A cette lumière, on comprend d’une façon assez différente la référence que nous donnions plus haut du sous-secrétaire adjoint à la défense des États-Unis David Trachtenberg. Dans le texte initial, nous faisions diverses explications pour expliquer son comportement et ses déclarations somme toute assez étonnants. Nous proposons alors une toute autre appréciation dans la logique de notre propos : il s’agit d’un déni technologique et militaire qui a sa place à l’intérieur du déni fondamental que nous venons de citer…

Il s’agit de notre déni effectivement, et de rien d’autre, avec cet exemple pour ce qui concerne les formidables systèmes hypersoniques russes : “Nous ne sommes pas intéressés par votre ferraille”, dit Trachtenberg – même si cette “ferraille” est de l’hypersonique qui enverra à la ferraille les onze super-porte-avions de la Navy et le reste, ou bien non, justement parce que cette “ferraille” peut envoyer à la ferraille les onze super-porte-avions… Comme s’il nous disait encore, Trachtenberg : “Nous ne sommes pas intéressés parce que nous jouons selon nos règles à nous et selon les normes de notre Simulacre où vous n’avez pas la place que vous prétendezoccuper, ni les hypersoniques, ni rien du tout, où vous n’êtes que des sales moujiksdont nous allons faire de la charpie sur laquelle nous planterons cette pancarte larguée par un F-35 que vous n’aurez pas vu venir : ‘Avertissement à ceux qui osent mettre en cause notre civilisation, notre hégémonie, notre indispensabilité, notre modernité’…”

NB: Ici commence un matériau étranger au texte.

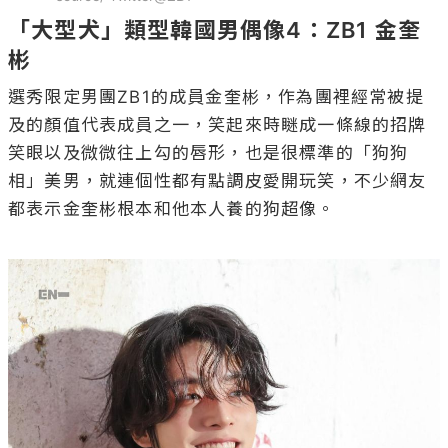
「大型犬」類型韓國男偶像4：ZB1 金奎
彬
選秀限定男團ZB1的成員金奎彬，作為團裡經常被提
及的顏值代表成員之一，笑起來時瞇成一條線的招牌
笑眼以及微微往上勾的唇形，也是很標準的「狗狗
相」美男，就連個性都有點調皮愛開玩笑，不少網友
都表示金奎彬根本和他本人養的狗超像。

Ainsi en va-t-il de notre interprétation du Grand Simulacre, le Russiagate, qui ne veut pas mourir, au contraire qui veut se développer plus que jamais. Cohen a raison : cette extraordinaire situation « a créé une “catastrophe” pour la politique intérieure et les relations étrangères, qui menace l'avenir du système américain » Nous-mêmes, nous ne cessons de le répéter, tandis que tous nos brillants éditorialistes européens/parisiens s’exclament d’extase devant les résultats économiques absolument ébouriffants, puisqu’absolument faussaires, qui tracent la trajectoire foudroyante de Donald Trump.

Le pauvre Stephen Cohen, cet homme si brillant, devant l’un des meilleurs journalistes de sa générations, Chris Hedges, tout cela sous les auspices d’un réseau russe, pleure l’épouvantable destin de la Grande République. Effectivement, elle se flinguera toute seule dans ses représentations fantasmagoriques, et alors résonnera, une fois de plus, la fameuse adresse du non moins fameux Abraham Lincoln (il y a longtemps que nous ne l’avions cité, celui-là) :

« Si la destruction devait un jour nous atteindre, nous devrions en être nous-mêmes les premiers et les ultimes artisans. En tant que nation d’hommes libres, nous devons éternellement survivre, ou mourir en nous suicidant »… Tu l’as donc bien dit, Abe.